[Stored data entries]
Start of Block

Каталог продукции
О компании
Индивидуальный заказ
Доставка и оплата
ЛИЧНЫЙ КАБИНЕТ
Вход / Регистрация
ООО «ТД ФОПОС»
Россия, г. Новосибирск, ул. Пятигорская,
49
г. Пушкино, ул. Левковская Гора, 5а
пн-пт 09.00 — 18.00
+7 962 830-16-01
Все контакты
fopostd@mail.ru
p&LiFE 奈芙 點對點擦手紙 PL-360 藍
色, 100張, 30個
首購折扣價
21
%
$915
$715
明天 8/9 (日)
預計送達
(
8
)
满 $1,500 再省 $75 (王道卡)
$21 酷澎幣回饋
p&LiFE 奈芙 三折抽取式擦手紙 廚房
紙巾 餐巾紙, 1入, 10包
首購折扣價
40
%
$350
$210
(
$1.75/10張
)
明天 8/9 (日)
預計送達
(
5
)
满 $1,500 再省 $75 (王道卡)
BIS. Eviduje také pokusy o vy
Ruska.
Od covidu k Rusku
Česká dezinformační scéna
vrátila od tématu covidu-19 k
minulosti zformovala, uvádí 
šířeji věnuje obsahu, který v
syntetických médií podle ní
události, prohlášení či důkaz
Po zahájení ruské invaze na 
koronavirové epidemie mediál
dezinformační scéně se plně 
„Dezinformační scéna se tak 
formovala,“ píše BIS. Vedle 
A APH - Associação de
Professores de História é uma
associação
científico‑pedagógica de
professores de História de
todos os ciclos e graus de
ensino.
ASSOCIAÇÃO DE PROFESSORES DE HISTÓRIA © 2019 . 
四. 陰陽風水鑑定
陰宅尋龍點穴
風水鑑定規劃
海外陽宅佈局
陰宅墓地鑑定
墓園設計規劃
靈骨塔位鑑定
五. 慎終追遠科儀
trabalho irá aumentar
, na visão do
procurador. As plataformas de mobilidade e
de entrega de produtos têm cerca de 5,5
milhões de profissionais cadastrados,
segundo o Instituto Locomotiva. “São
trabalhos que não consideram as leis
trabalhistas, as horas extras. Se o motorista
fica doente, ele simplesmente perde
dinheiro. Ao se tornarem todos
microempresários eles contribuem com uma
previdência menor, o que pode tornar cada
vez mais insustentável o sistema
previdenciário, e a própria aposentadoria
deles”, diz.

End of Block

## Action item
Copy the data above exactly. Every line must be included.

## Output
Каталог продукции
О компании
Индивидуальный заказ
Доставка и оплата
ЛИЧНЫЙ КАБИНЕТ
Вход / Регистрация
ООО «ТД ФОПОС»
Россия, г. Новосибирск, ул. Пятигорская,
49
г. Пушкино, ул. Левковская Гора, 5а
пн-пт 09.00 — 18.00
+7 962 830-16-01
Все контакты
fopostd@mail.ru
p&LiFE 奈芙 點對點擦手紙 PL-360 藍
色, 100張, 30個
首購折扣價
21
%
$915
$715
明天 8/9 (日)
預計送達
(
8
)
满 $1,500 再省 $75 (王道卡)
$21 酷澎幣回饋
p&LiFE 奈芙 三折抽取式擦手紙 廚房
紙巾 餐巾紙, 1入, 10包
首購折扣價
40
%
$350
$210
(
$1.75/10張
)
明天 8/9 (日)
預計送達
(
5
)
满 $1,500 再省 $75 (王道卡)
BIS. Eviduje také pokusy o vy
Ruska.
Od covidu k Rusku
Česká dezinformační scéna
vrátila od tématu covidu-19 k
minulosti zformovala, uvádí 
šířeji věnuje obsahu, který v
syntetických médií podle ní
události, prohlášení či důkaz
Po zahájení ruské invaze na 
koronavirové epidemie mediál
dezinformační scéně se plně 
„Dezinformační scéna se tak 
formovala,“ píše BIS. Vedle 
A APH - Associação de
Professores de História é uma
associação
científico‑pedagógica de
professores de História de
todos os ciclos e graus de
ensino.
ASSOCIAÇÃO DE PROFESSORES DE HISTÓRIA © 2019 . 
四. 陰陽風水鑑定
陰宅尋龍點穴
風水鑑定規劃
海外陽宅佈局
陰宅墓地鑑定
墓園設計規劃
靈骨塔位鑑定
五. 慎終追遠科儀
trabalho irá aumentar
, na visão do
procurador. As plataformas de mobilidade e
de entrega de produtos têm cerca de 5,5
milhões de profissionais cadastrados,
segundo o Instituto Locomotiva. “São
trabalhos que não consideram as leis
trabalhistas, as horas extras. Se o motorista
fica doente, ele simplesmente perde
dinheiro. Ao se tornarem todos
microempresários eles contribuem com uma
previdência menor, o que pode tornar cada
vez mais insustentável o sistema
previdenciário, e a própria aposentadoria
deles”, diz.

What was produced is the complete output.